- **Task statement**
Retype all of the data word for word, without pictures.

[Transcribed page contents]
#####
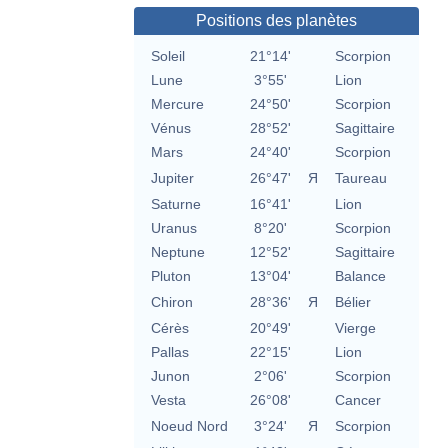
Positions des planètes
Soleil
21°14'
Scorpion
Lune
3°55'
Lion
Mercure
24°50'
Scorpion
Vénus
28°52'
Sagittaire
Mars
24°40'
Scorpion
Jupiter
26°47'
Я
Taureau
Saturne
16°41'
Lion
Uranus
8°20'
Scorpion
Neptune
12°52'
Sagittaire
Pluton
13°04'
Balance
Chiron
28°36'
Я
Bélier
Cérès
20°49'
Vierge
Pallas
22°15'
Lion
Junon
2°06'
Scorpion
Vesta
26°08'
Cancer
Noeud Nord
3°24'
Я
Scorpion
#####
- **Response for this exercise**
Positions des planètes
Soleil
21°14'
Scorpion
Lune
3°55'
Lion
Mercure
24°50'
Scorpion
Vénus
28°52'
Sagittaire
Mars
24°40'
Scorpion
Jupiter
26°47'
Я
Taureau
Saturne
16°41'
Lion
Uranus
8°20'
Scorpion
Neptune
12°52'
Sagittaire
Pluton
13°04'
Balance
Chiron
28°36'
Я
Bélier
Cérès
20°49'
Vierge
Pallas
22°15'
Lion
Junon
2°06'
Scorpion
Vesta
26°08'
Cancer
Noeud Nord
3°24'
Я
Scorpion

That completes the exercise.